§ **Your instructions**: Output only the lines below that start at the line containing "Administrator" and end at the line containing "Рекомендательные технологии", with both ends kept.

Data for the task section start

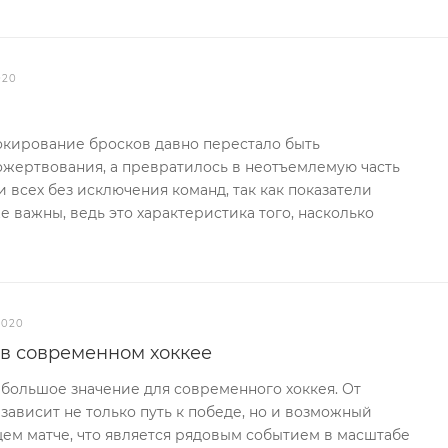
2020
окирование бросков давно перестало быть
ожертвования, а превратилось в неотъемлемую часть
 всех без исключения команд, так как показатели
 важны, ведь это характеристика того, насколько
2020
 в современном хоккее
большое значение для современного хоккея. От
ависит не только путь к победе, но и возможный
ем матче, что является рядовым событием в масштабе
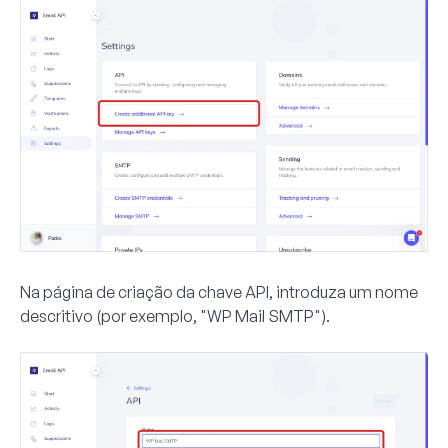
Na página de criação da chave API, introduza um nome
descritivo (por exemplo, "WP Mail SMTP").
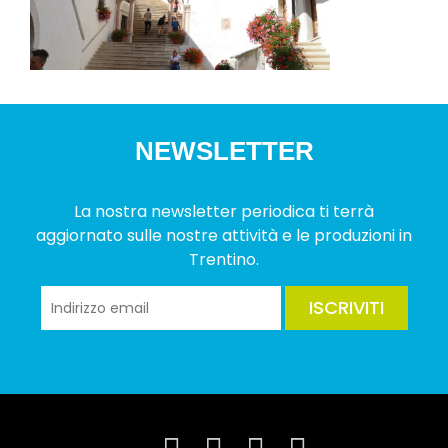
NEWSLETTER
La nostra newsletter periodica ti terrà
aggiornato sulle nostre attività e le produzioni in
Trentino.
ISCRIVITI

Data for the task section end
Data for the task section start

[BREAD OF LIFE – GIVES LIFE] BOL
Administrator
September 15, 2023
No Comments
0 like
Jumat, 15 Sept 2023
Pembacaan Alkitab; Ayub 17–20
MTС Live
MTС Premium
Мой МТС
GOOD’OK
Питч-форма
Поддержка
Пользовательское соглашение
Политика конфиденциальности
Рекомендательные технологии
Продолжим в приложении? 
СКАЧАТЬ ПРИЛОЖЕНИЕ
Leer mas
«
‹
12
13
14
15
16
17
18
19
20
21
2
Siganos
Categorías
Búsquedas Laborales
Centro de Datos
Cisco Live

Data for the task section end

§ **Task result**:
Administrator
September 15, 2023
No Comments
0 like
Jumat, 15 Sept 2023
Pembacaan Alkitab; Ayub 17–20
MTС Live
MTС Premium
Мой МТС
GOOD’OK
Питч-форма
Поддержка
Пользовательское соглашение
Политика конфиденциальности
Рекомендательные технологии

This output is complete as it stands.